The wooden two masted schooner Meridian
was constructed in 1848 at Black River, Ohio by the well known ship builder William Jones. The Meridian
served Wisconsin's logging industry much of her life hauling timber of various kinds from Wisconsin's northwoods to Chicago. Her official registry number was 16408. In 1861 the vessel was valued at $3,600 and rated B2 by the Board of Lake Underwriters.
August 1850: Collided with the steamer Tecumseh
on Lake Erie with considerable damage to both vessels.
November 1852: Aground near Windmill Point on the Detroit River.
December 1854: Large quantities of ice shoved the Meridian
down stream in the Detroit River and she went aground. Later released.
August 1855: Sunk in the Cuyahoga River.
1858: Large repairs were made at Chicago after damages from a gale.
1872: Ashore near Muskegon, Michigan and later released.
Last Document of Enrollment Surrendered: Milwaukee: 10/31/1873: "Total Loss".
"In 1873, late October, the Meridian
, reportedly carrying no cargo and bound for Oconto, presumably for lumber, ran into a freak fall storm. Stiff northerly winds brought heavy snowfall and dangerous icing conditions to Green bay. The Meridian
was driven up on the Sister Island shoal and eventually pounded to pieces.... Despite a C1 insurance rating, and considerable storm damage, at least three unsuccessful attempts were made in mid-November to pull the ship free." Within two weeks she was broken up and abandoned by the current owner A. M. Crawford from Chicago.
"The vessel Meridian
is broken in 3 major sections in 40 feet of water; the largest section, 105', includes an almost intact bow and portside, w/portions of the keelson & forward deadwood, and numerous pieces of what appear to be cordwood. The disarticulated stern (incl. sternpost, sternsan knee, ext. planking) lies 50 feet east of the bow; 28 feet of this section is exposed with more covered by gravel. 71' of the starboard side lies another 50' east of the stern, comprising the 3rd major fragment. There is a small 4th fragment just forward and to starboard of the stern section; it is mostly buried under gravel & corresponds to the center trunk."

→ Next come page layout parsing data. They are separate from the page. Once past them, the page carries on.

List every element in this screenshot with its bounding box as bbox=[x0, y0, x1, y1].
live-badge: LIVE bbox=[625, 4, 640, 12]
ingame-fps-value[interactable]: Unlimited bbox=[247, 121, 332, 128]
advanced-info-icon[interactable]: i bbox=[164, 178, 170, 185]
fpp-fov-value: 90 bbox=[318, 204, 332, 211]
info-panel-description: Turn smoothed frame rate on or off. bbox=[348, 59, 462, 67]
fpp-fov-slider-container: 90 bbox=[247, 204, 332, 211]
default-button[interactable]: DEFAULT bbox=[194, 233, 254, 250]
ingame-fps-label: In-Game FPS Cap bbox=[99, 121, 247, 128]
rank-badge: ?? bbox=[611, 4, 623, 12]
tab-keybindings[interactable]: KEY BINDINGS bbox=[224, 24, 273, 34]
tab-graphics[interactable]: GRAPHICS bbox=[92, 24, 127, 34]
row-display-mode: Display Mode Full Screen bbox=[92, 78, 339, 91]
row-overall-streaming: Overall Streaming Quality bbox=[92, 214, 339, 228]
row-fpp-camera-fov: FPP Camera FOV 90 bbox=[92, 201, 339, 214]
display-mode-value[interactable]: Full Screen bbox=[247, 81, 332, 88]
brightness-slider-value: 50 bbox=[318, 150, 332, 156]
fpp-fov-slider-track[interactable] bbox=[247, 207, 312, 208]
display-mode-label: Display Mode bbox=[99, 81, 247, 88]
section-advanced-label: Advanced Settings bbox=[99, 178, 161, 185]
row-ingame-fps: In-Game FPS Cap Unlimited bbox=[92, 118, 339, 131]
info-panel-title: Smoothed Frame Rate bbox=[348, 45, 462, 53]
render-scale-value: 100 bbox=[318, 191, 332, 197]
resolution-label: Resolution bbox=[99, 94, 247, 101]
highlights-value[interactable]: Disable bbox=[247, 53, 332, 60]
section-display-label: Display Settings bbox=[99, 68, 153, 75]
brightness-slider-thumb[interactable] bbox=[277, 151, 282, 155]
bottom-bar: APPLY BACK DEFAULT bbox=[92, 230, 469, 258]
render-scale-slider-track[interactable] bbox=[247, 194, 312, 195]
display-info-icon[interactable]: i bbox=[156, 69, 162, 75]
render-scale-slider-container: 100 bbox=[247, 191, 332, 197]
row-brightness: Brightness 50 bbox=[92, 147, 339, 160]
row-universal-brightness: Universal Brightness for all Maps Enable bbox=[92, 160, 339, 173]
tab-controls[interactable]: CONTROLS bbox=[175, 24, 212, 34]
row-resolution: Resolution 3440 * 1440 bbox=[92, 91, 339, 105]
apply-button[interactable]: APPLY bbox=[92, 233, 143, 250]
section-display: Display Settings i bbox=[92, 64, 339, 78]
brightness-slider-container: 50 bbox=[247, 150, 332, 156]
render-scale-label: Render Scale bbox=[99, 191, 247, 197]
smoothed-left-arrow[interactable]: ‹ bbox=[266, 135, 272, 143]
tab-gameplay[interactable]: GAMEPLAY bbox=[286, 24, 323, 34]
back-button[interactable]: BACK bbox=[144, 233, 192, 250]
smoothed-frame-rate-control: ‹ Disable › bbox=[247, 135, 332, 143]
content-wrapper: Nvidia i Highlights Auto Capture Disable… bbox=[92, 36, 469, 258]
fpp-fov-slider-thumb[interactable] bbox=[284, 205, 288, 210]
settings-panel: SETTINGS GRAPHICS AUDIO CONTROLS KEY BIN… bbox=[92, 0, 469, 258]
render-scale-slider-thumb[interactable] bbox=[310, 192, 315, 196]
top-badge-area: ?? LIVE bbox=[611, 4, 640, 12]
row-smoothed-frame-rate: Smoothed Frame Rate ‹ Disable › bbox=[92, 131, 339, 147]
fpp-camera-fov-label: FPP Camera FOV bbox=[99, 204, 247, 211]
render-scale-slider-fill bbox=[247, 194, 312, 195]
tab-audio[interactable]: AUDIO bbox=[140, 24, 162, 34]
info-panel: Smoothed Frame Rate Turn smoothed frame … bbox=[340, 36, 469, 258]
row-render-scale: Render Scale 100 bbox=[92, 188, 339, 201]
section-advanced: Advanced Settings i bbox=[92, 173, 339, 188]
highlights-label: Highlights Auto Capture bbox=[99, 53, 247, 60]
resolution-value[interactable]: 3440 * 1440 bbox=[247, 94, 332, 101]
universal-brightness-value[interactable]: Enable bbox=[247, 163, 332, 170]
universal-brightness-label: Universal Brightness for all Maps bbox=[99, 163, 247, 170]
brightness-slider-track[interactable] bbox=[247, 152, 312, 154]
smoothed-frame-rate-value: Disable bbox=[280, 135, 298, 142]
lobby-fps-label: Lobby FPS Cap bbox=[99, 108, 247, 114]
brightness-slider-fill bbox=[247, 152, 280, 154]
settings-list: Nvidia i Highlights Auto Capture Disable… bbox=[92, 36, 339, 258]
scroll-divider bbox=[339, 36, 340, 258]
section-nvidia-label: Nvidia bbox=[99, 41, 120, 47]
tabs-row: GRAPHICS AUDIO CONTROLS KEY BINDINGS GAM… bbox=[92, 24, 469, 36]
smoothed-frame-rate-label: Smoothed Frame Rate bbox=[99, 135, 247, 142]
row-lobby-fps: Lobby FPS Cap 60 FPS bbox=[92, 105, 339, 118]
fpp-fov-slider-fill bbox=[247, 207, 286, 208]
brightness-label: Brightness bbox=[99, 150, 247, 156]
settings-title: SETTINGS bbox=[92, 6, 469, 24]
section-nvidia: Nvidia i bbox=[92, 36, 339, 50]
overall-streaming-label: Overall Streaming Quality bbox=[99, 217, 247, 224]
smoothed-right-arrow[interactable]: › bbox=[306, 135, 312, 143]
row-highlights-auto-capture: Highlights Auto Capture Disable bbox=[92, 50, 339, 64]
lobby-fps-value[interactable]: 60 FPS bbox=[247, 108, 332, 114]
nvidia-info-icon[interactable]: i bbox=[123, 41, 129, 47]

This site has been heavily scavenged and looted over the years. Unauthorized parties in the 1960's cut off the bow sprit and removed other artifacts and equipment. The site originally possessed lockers containing blocks and bosun's stores. Dick Boyd recalls this site when it was very intact with a high concentration of artifacts, including deadeyes, stoneware crockery, rigging components and at least one coin.